Task details → Print each record that follows exactly, leaving the pictures behind.

Stored entries →
+ + + + +

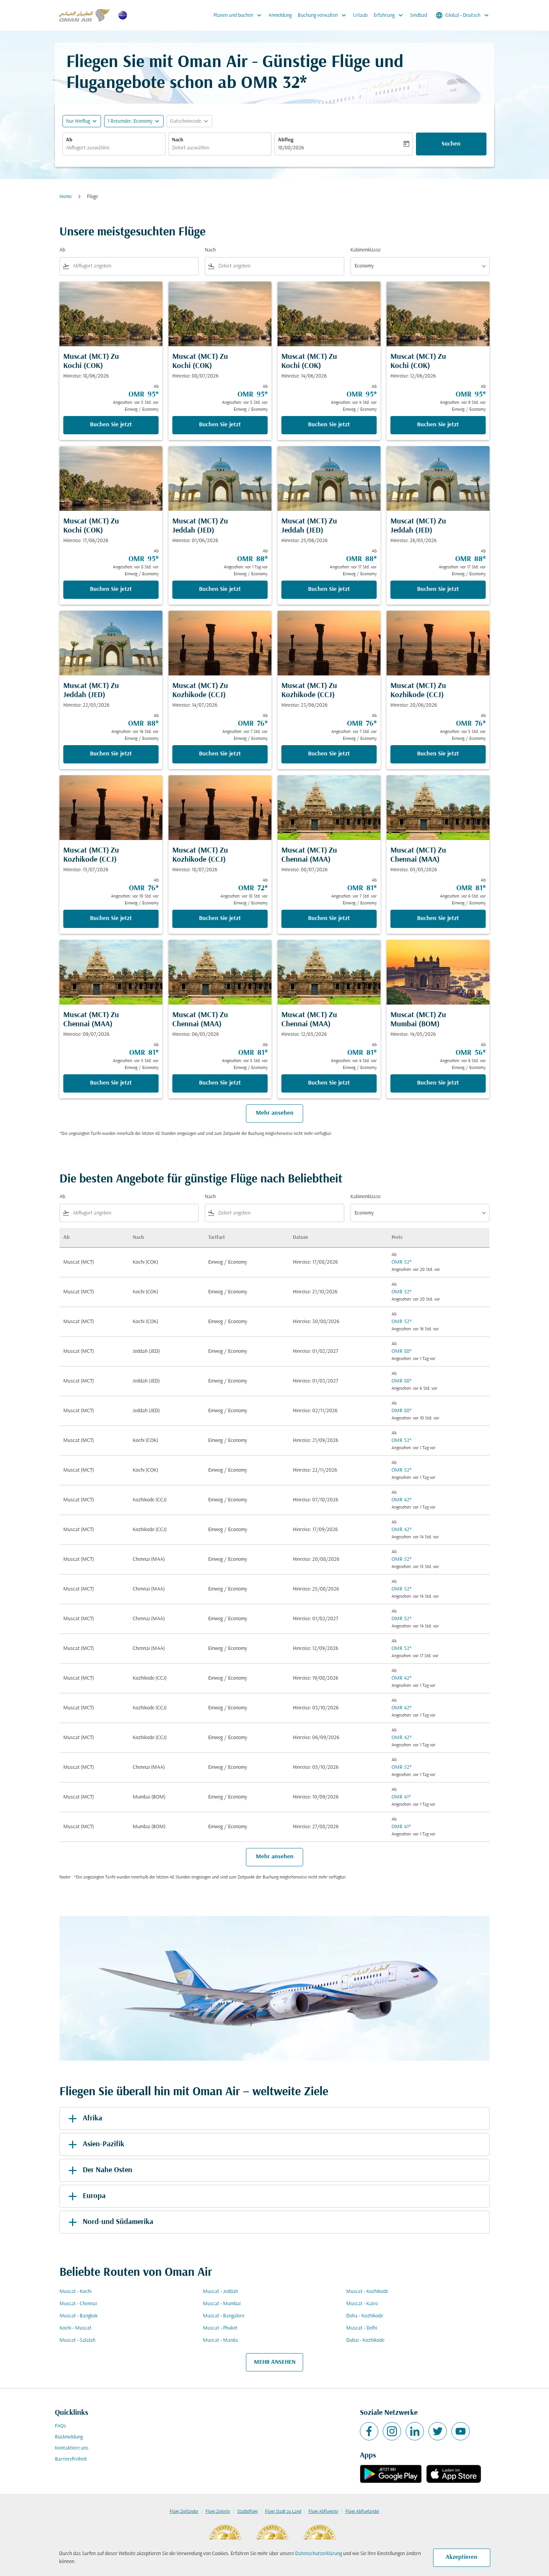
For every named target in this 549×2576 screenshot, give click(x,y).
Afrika (84, 2118)
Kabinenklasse (365, 250)
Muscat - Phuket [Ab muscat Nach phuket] (220, 2328)
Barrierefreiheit (71, 2459)
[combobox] (114, 148)
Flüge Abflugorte (323, 2511)
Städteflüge (247, 2511)
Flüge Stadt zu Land (283, 2511)
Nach (177, 140)
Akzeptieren (461, 2557)
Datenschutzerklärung (318, 2554)
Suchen (451, 144)
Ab (69, 140)
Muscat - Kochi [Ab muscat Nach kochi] (75, 2291)
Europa (86, 2196)
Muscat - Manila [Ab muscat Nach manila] (220, 2340)
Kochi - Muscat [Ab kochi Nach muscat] (75, 2328)
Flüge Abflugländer (362, 2511)
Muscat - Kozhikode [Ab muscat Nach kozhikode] (367, 2291)
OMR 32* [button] (274, 83)
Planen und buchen (239, 15)
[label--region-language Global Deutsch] (463, 15)
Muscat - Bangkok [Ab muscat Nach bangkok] (78, 2316)
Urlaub (360, 15)
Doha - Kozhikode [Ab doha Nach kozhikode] (364, 2316)
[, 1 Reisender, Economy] (130, 121)
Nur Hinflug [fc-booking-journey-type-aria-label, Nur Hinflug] (78, 121)
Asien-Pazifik (95, 2144)
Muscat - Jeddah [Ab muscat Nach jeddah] (220, 2291)
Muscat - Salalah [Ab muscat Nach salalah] (77, 2340)
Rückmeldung (69, 2437)
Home (65, 197)
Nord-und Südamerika (109, 2222)
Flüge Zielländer (184, 2511)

+ + + + +

Completed exercise →
For every named target in this 549×2576 screenshot, give click(x,y).
Afrika (84, 2118)
Kabinenklasse (365, 250)
Muscat - Phuket [Ab muscat Nach phuket] (220, 2328)
Barrierefreiheit (71, 2459)
[combobox] (114, 148)
Flüge Abflugorte (323, 2511)
Städteflüge (247, 2511)
Flüge Stadt zu Land (283, 2511)
Nach (177, 140)
Akzeptieren (461, 2557)
Datenschutzerklärung (318, 2554)
Suchen (451, 144)
Ab (69, 140)
Muscat - Kochi [Ab muscat Nach kochi] (75, 2291)
Europa (86, 2196)
Muscat - Manila [Ab muscat Nach manila] (220, 2340)
Kochi - Muscat [Ab kochi Nach muscat] (75, 2328)
Flüge Abflugländer (362, 2511)
Muscat - Kozhikode [Ab muscat Nach kozhikode] (367, 2291)
OMR 32* [button] (274, 83)
Planen und buchen (239, 15)
[label--region-language Global Deutsch] (463, 15)
Muscat - Bangkok [Ab muscat Nach bangkok] (78, 2316)
Urlaub (360, 15)
Doha - Kozhikode [Ab doha Nach kozhikode] (364, 2316)
[, 1 Reisender, Economy] (130, 121)
Nur Hinflug [fc-booking-journey-type-aria-label, Nur Hinflug] (78, 121)
Asien-Pazifik (95, 2144)
Muscat - Jeddah [Ab muscat Nach jeddah] (220, 2291)
Muscat - Salalah [Ab muscat Nach salalah] (77, 2340)
Rückmeldung (69, 2437)
Home (65, 197)
Nord-und Südamerika (109, 2222)
Flüge Zielländer (184, 2511)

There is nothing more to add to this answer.